In Boris Vian’s “Foam of Days”, as it should be in a truly iconic work, various metaphors and a whole heap of references are widely used (of course, it can’t compete with “Ulysses”, but it gives many a good head start). And what to say about the author’s speech, so precise in finding the right unusual forms to reflect the atypicality of Vian’s thinking and, consequently, inviting the reader to an inner monologue or just rational (or not) thinking. And it’s all short and to the point, as the players say. Here’s a great example from the book:

And indeed… Who would think of stealing flowers? Have you ever thought about that? Why steal flowers? What to do with them then? You can’t eat them, you can’t put them on yourself, you can’t read them on a park bench, you can’t put them in the hallway to hang your hats on. So what to do with flowers? Give a girl stolen ones? But then you lose much of the meaning of the ritual of giving flowers. No, you can sell them as old ladies in the subway. Except that much of the flowers still can not take away, and the shelf life is very limited. That’s how it is!

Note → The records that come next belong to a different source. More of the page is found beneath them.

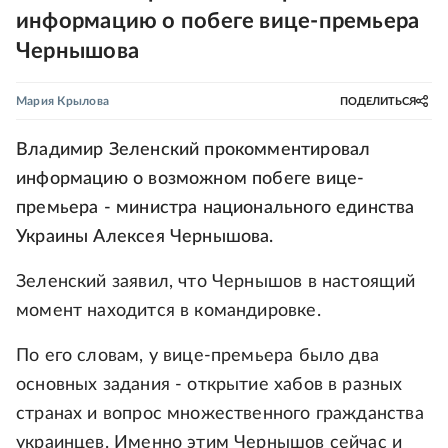
информацию о побеге вице-премьера
Чернышова
Мария Крылова
ПОДЕЛИТЬСЯ
Владимир Зеленский прокомментировал
информацию о возможном побеге вице-
премьера - министра национального единства
Украины Алексея Чернышова.
Зеленский заявил, что Чернышов в настоящий
момент находится в командировке.
По его словам, у вице-премьера было два
основных задания - открытие хабов в разных
странах и вопрос множественного гражданства
украинцев. Именно этим Чернышов сейчас и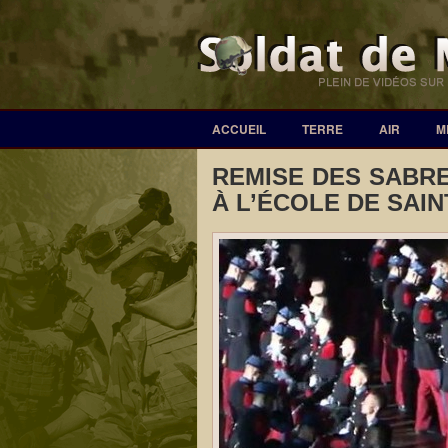
ACCUEIL
TERRE
AIR
M
REMISE DES SABR
À L’ÉCOLE DE SAIN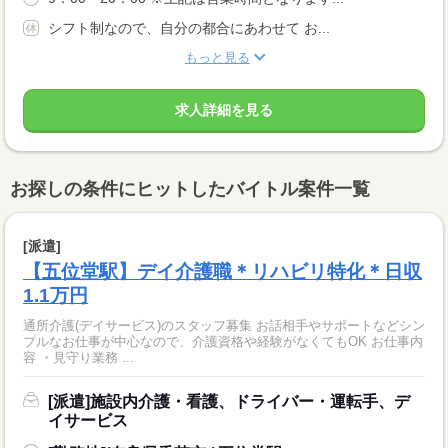
シフト制なので、自分の都合にあわせて お...
もっと見る
求人詳細を見る
お探しの条件にヒットしたバイトル案件一覧
[派遣]
【五位堂駅】デイ介護職＊リハビリ特化＊日収
1.1万円
通所介護(デイサービス)のスタッフ募集 お話相手やサポートなどシン
プルなお仕事が中心なので、介護資格や経験がなくてもOK お仕事内
容 ・見守り業務 ...
[派遣]施設内介護・看護、ドライバー・運転手、デ
イサービス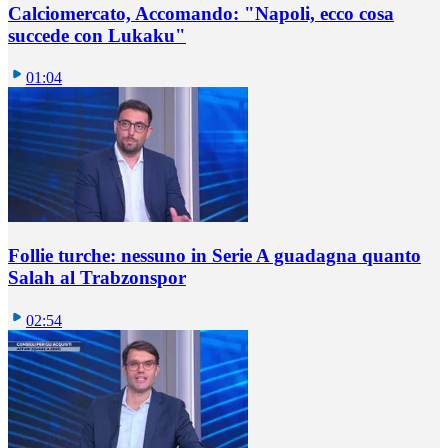
Calciomercato, Accomando: "Napoli, ecco cosa
succede con Lukaku"
01:04
Follie turche: nessuno in Serie A guadagna quanto
Salah al Trabzonspor
02:54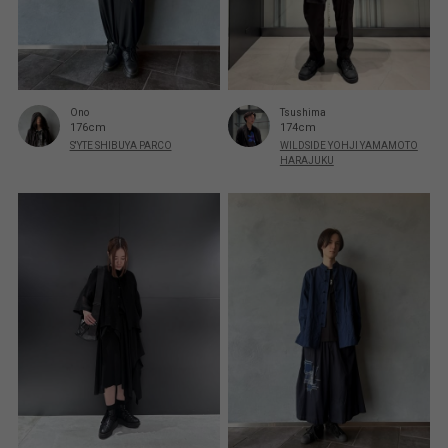
Ono
Tsushima
176cm
174cm
S'YTE SHIBUYA PARCO
WILDSIDE YOHJI YAMAMOTO
HARAJUKU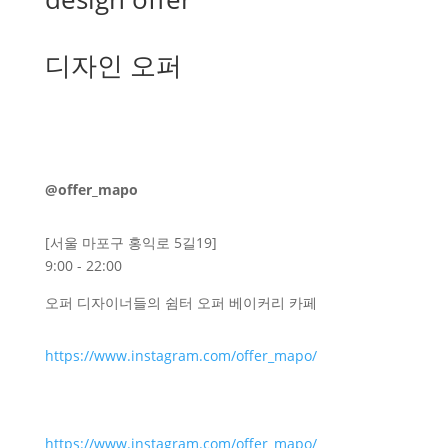
디자인 오퍼
@offer_mapo
[서울 마포구 홍익로 5길19]
9:00 - 22:00
오퍼 디자이너들의 쉼터 오퍼 베이커리 카페
https://www.instagram.com/offer_mapo/
https://www.instagram.com/offer_mapo/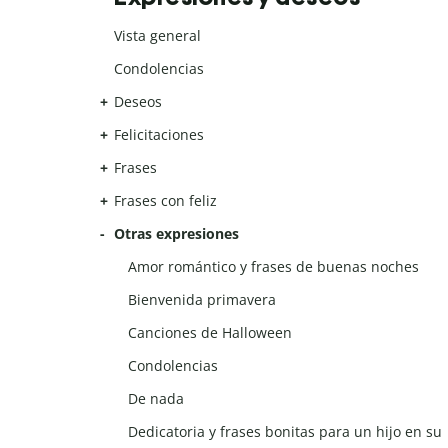
Vista general
Condolencias
Deseos
Felicitaciones
Frases
Frases con feliz
Otras expresiones
Amor romántico y frases de buenas noches
Bienvenida primavera
Canciones de Halloween
Condolencias
De nada
Dedicatoria y frases bonitas para un hijo en su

On the other hand, you can approach this phrase a little differently. If the meaning is not to change. Maybe our society has really entered a phase of “bleaching. Maybe flowers really have ceased to be necessary attributes of social relations and have turned into an impersonal formality, and not always observed? Maybe they didn’t mean theft specifically, but the gratuitousness of such a product? That’s what’s good about Foam of Days: it gives the attentive reader, in mere fragments, more than other works of literature offer in a whole chapter, or even a book.

You know, this novel by Boris Vian is not so much a must-read as a useful one. Even to those who are not connoisseurs of intellectual literature. “Foam of Days” allows you to look at the reality around you from a different perspective of perception. It’s all the same, only very different, very different, not at all the way we’re used to it. Nonfiction fiction in the style of jazz.